Data for analysis:
══════════

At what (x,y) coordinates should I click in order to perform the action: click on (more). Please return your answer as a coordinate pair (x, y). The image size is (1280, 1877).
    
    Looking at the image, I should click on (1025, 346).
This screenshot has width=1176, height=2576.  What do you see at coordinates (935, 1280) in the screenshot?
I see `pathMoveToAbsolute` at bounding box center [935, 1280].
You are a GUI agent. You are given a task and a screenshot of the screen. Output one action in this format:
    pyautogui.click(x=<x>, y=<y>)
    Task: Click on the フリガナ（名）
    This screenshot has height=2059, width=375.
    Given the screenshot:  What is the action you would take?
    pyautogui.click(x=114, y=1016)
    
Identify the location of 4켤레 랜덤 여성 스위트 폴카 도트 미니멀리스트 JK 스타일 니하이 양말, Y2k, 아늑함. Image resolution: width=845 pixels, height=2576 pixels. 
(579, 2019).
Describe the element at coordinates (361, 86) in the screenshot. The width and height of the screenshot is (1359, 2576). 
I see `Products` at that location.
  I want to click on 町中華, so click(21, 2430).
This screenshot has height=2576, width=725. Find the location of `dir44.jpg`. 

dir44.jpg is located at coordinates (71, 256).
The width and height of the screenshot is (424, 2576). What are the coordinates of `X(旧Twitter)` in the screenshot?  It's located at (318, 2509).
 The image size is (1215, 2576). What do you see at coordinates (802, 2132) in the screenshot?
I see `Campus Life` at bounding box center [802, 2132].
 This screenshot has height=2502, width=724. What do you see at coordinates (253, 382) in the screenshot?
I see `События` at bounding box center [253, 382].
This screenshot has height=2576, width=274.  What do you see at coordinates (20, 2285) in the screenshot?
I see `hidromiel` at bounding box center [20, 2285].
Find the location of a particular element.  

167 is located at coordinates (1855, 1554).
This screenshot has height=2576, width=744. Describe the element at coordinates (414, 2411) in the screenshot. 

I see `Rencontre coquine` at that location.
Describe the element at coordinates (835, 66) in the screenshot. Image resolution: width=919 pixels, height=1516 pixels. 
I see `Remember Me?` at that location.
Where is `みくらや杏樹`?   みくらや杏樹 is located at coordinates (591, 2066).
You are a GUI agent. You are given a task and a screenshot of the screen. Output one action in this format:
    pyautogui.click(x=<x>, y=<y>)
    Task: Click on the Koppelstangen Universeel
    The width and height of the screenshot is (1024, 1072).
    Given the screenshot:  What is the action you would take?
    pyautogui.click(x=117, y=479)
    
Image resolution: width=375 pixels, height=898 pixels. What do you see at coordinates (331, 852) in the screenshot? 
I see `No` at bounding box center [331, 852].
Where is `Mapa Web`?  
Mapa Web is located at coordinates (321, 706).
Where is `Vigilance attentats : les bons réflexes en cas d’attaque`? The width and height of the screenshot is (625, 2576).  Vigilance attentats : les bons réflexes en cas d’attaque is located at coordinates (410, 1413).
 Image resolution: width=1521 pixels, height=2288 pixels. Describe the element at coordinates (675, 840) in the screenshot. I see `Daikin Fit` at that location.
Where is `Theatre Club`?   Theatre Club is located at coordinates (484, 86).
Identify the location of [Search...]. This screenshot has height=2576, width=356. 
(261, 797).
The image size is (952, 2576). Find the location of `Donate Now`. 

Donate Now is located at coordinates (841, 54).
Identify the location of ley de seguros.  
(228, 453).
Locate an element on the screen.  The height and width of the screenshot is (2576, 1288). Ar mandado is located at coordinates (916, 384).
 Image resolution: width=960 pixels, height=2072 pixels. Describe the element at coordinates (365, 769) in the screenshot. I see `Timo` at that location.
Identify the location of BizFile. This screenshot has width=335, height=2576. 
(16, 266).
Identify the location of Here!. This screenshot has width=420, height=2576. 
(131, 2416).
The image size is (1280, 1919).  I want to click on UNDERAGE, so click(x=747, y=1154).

══════════

Work request: Your answer must be an exact transcription of every record above.

Solution:
At what (x,y) coordinates should I click in order to perform the action: click on (more). Please return your answer as a coordinate pair (x, y). The image size is (1280, 1877).
    
    Looking at the image, I should click on (1025, 346).
This screenshot has width=1176, height=2576.  What do you see at coordinates (935, 1280) in the screenshot?
I see `pathMoveToAbsolute` at bounding box center [935, 1280].
You are a GUI agent. You are given a task and a screenshot of the screen. Output one action in this format:
    pyautogui.click(x=<x>, y=<y>)
    Task: Click on the フリガナ（名）
    This screenshot has height=2059, width=375.
    Given the screenshot:  What is the action you would take?
    pyautogui.click(x=114, y=1016)
    
Identify the location of 4켤레 랜덤 여성 스위트 폴카 도트 미니멀리스트 JK 스타일 니하이 양말, Y2k, 아늑함. Image resolution: width=845 pixels, height=2576 pixels. 
(579, 2019).
Describe the element at coordinates (361, 86) in the screenshot. The width and height of the screenshot is (1359, 2576). 
I see `Products` at that location.
  I want to click on 町中華, so click(21, 2430).
This screenshot has height=2576, width=725. Find the location of `dir44.jpg`. 

dir44.jpg is located at coordinates (71, 256).
The width and height of the screenshot is (424, 2576). What are the coordinates of `X(旧Twitter)` in the screenshot?  It's located at (318, 2509).
 The image size is (1215, 2576). What do you see at coordinates (802, 2132) in the screenshot?
I see `Campus Life` at bounding box center [802, 2132].
 This screenshot has height=2502, width=724. What do you see at coordinates (253, 382) in the screenshot?
I see `События` at bounding box center [253, 382].
This screenshot has height=2576, width=274.  What do you see at coordinates (20, 2285) in the screenshot?
I see `hidromiel` at bounding box center [20, 2285].
Find the location of a particular element.  

167 is located at coordinates (1855, 1554).
This screenshot has height=2576, width=744. Describe the element at coordinates (414, 2411) in the screenshot. 

I see `Rencontre coquine` at that location.
Describe the element at coordinates (835, 66) in the screenshot. Image resolution: width=919 pixels, height=1516 pixels. 
I see `Remember Me?` at that location.
Where is `みくらや杏樹`?   みくらや杏樹 is located at coordinates (591, 2066).
You are a GUI agent. You are given a task and a screenshot of the screen. Output one action in this format:
    pyautogui.click(x=<x>, y=<y>)
    Task: Click on the Koppelstangen Universeel
    The width and height of the screenshot is (1024, 1072).
    Given the screenshot:  What is the action you would take?
    pyautogui.click(x=117, y=479)
    
Image resolution: width=375 pixels, height=898 pixels. What do you see at coordinates (331, 852) in the screenshot? 
I see `No` at bounding box center [331, 852].
Where is `Mapa Web`?  
Mapa Web is located at coordinates (321, 706).
Where is `Vigilance attentats : les bons réflexes en cas d’attaque`? The width and height of the screenshot is (625, 2576).  Vigilance attentats : les bons réflexes en cas d’attaque is located at coordinates (410, 1413).
 Image resolution: width=1521 pixels, height=2288 pixels. Describe the element at coordinates (675, 840) in the screenshot. I see `Daikin Fit` at that location.
Where is `Theatre Club`?   Theatre Club is located at coordinates (484, 86).
Identify the location of [Search...]. This screenshot has height=2576, width=356. 
(261, 797).
The image size is (952, 2576). Find the location of `Donate Now`. 

Donate Now is located at coordinates (841, 54).
Identify the location of ley de seguros.  
(228, 453).
Locate an element on the screen.  The height and width of the screenshot is (2576, 1288). Ar mandado is located at coordinates (916, 384).
 Image resolution: width=960 pixels, height=2072 pixels. Describe the element at coordinates (365, 769) in the screenshot. I see `Timo` at that location.
Identify the location of BizFile. This screenshot has width=335, height=2576. 
(16, 266).
Identify the location of Here!. This screenshot has width=420, height=2576. 
(131, 2416).
The image size is (1280, 1919).  I want to click on UNDERAGE, so click(x=747, y=1154).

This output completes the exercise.